Глава 1. Теоретическая часть. История французской языковой политики
Язык — это основной признак нации, неосознанный шедевр национального сознания. На сегодня у французов нет другого столь же важного дела, как дело их языка1.
Клод Эмбер, директор и основатель журнала Le Point, 8 февраля 2007
1.1. Становление французского языка как государственного, франсизация населения страны
1.1.1. Средние века: отделение французского языка от латыни
Клод Ажеж, знаменитый французский лингвист, известный своей активной борьбой за французский язык, в интервью изданию Lаbel France отметил, что Франция является страной, принявшей наибольшее количество законодательных актов, касающихся своего языка2.

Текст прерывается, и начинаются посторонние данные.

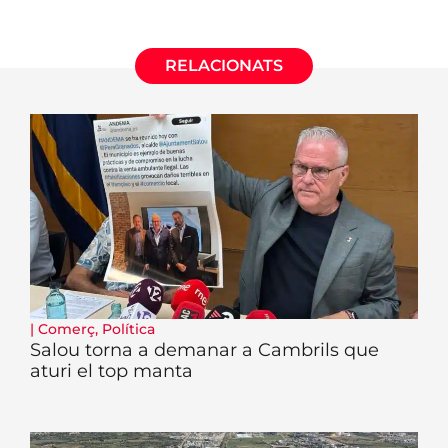
RELACIONATS
|
Comerç
,
Política
Salou torna a demanar a Cambrils que
aturi el top manta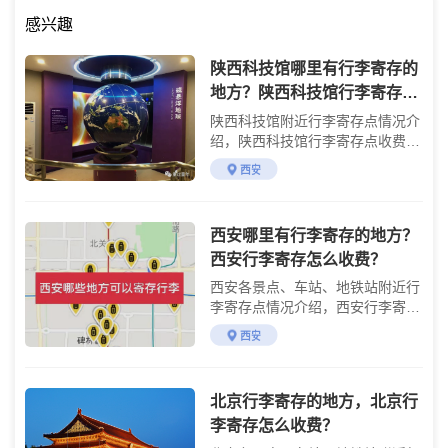
感兴趣
陕西科技馆哪里有行李寄存的
地方？陕西科技馆行李寄存怎
么收费？
陕西科技馆附近行李寄存点情况介
绍，陕西科技馆行李寄存点收费标
准介绍
西安
西安哪里有行李寄存的地方？
西安行李寄存怎么收费？
西安各景点、车站、地铁站附近行
李寄存点情况介绍，西安行李寄存
点收费标准介绍
西安
北京行李寄存的地方，北京行
李寄存怎么收费？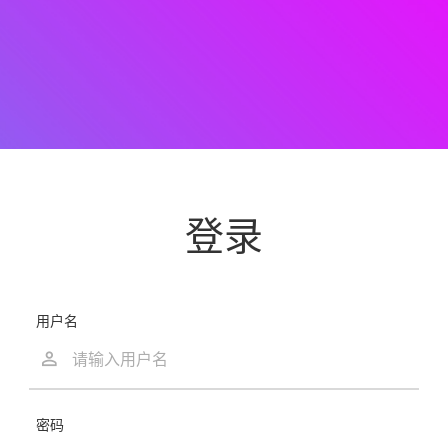
登录
用户名
密码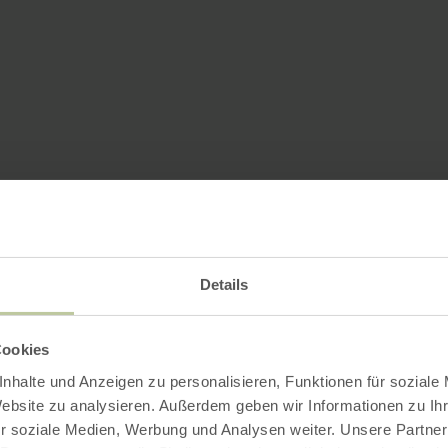
Details
Cookies
nhalte und Anzeigen zu personalisieren, Funktionen für soziale
Website zu analysieren. Außerdem geben wir Informationen zu I
r soziale Medien, Werbung und Analysen weiter. Unsere Partner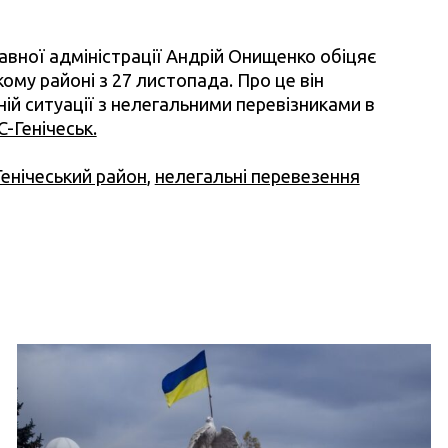
жавної адміністрації Андрій Онищенко обіцяє
кому районі з 27 листопада. Про це він
ній ситуації з нелегальними перевізниками в
C-Генічеськ.
Генічеський район
,
нелегальні перевезення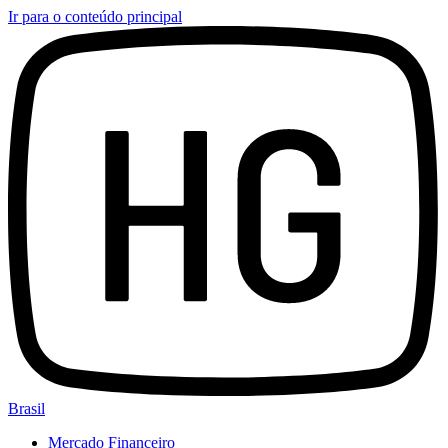
Ir para o conteúdo principal
Brasil
Mercado Financeiro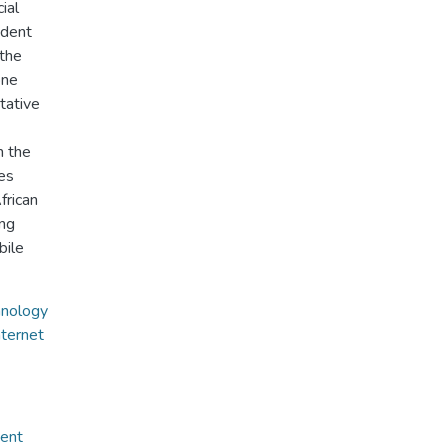
ial
ndent
 the
one
tative
m the
ies
frican
ing
bile
hnology
nternet
ment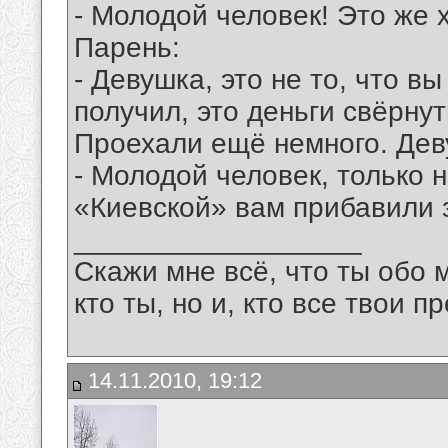
- Молодой человек! Это же 
Парень:
- Девушка, это не то, что в
получил, это деньги свёрну
Проехали ещё немного. Дев
- Молодой человек, только н
«Киевской» вам прибавили 
__________________
Скажи мне всё, что ты обо 
кто ты, но и, кто все твои пр
14.11.2010, 19:12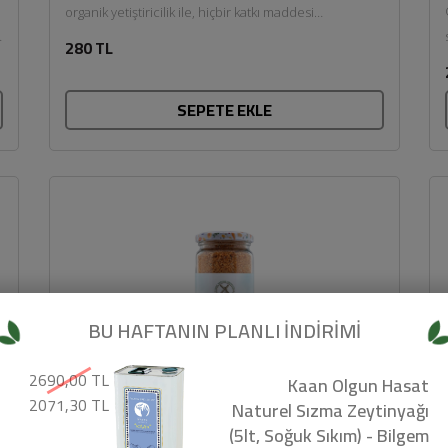
organik yetiştiricilik ile, hiçbir katkı maddesi
eklenmeden, taş değirmenlerde öğütülerek üretildi....
280 TL
SEPETE EKLE
BU HAFTANIN PLANLI İNDİRİMİ
2690,00 TL
Kaan Olgun Hasat
2071,30 TL
Naturel Sızma Zeytinyağı
(5lt, Soğuk Sıkım) - Bilgem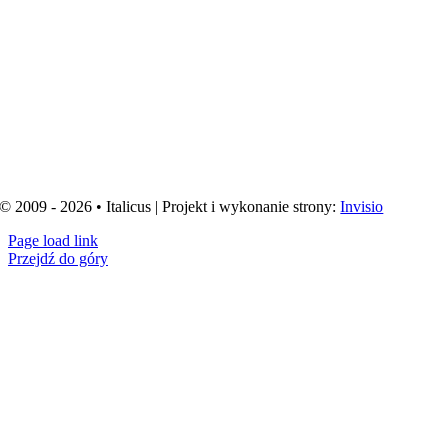
© 2009 - 2026 • Italicus | Projekt i wykonanie strony:
Invisio
Page load link
Przejdź do góry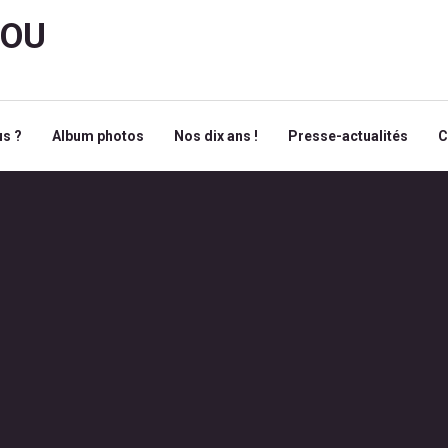
ROU
s ?
Album photos
Nos dix ans !
Presse-actualités
C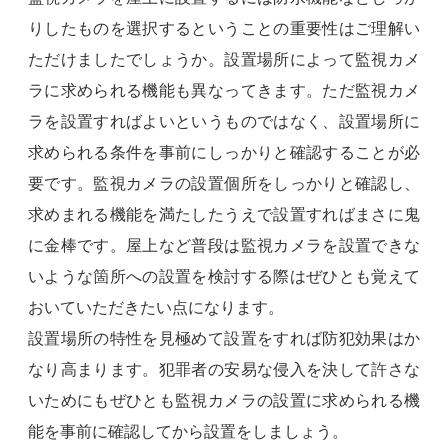
りしたものを選択するということの重要性はご理解い
ただけましたでしょうか。設置場所によって監視カメ
ラに求められる機能も異なってきます。ただ監視カメ
ラを設置すればよいというものではなく、設置場所に
求められる条件を事前にしっかりと確認することが必
要です。監視カメラの設置個所をしっかりと確認し、
求めまれる機能を満たしたうえで設置すればまさに鬼
に金棒です。屋上など普段は監視カメラを設置できな
いような箇所への設置を検討する際はぜひとも覚えて
おいていただきたい点になります。
設置場所の特性を見極めて設置をすれば防犯効果はか
なり高まります。犯罪者の安易な侵入を決して許さな
いためにもぜひとも監視カメラの設置に求められる機
能を事前に確認してから設置をしましょう。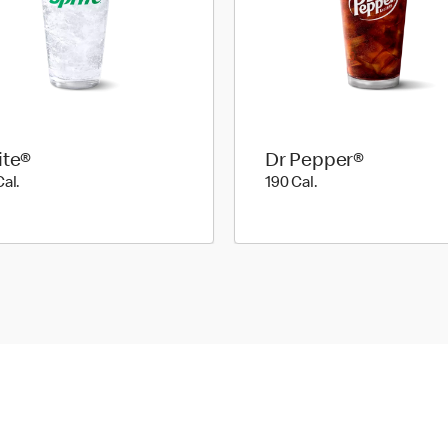
ite®
Dr Pepper®
190 Cal.
190 Cal.
Cal.
190 Cal.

Характерным является и тот факт, что первым в истории памятником французского языка (а точнее – романского), отделяющим его от латыни, является также юридический документ – а именно Страсбургские клятвы, заключенные в 842 году между двумя братьями – внуками Карла Великого, - Людовиком Германцем и Карлом Лысым, объединившимися против их старшего брата Лотаря в целях получше разделить доставшуюся в наследство империю. Полный текст «клятв» составлен на латинском языке, кроме небольших отрывков, предназначенных для публичного оглашения: они были переведены на языки, считавшиеся понятными для широкой публики — романский и германский, ставшие предками нынешних французского и немецкого языков3.
В связи с тем, что до этого все документы писались исключительно на латыни, «Страсбургские клятвы» называют «свидетельством о рождении» французского языка4. Однако слово «французский» применительно к языку будет использовано лишь с XIII в., пока же речь идёт лишь о вульгарном романском языке, который авторское сознание отныне отказывается отождествлять с латынью.
Тем не менее, латынь долго оставалась официальным языком и языком Церкви. Все письменные документы составлялись именно на латинском. Что касается разговорного языка, в течение всего Средневековья, в силу феодальной раздробленности, территория, которую мы привыкли сегодня называть Францией, а тогда являвшаяся набором различных герцогств, княжеств, графств и других форм землевладения, не имела единого языка, но множество диалектов: пикардский, валлонский, нормандский, орлеанский, шампанский, бретонский — для северной части страны; окситанский, провансальский, лангедокский, гасконский и другие — для южной, более латинизированной части страны5.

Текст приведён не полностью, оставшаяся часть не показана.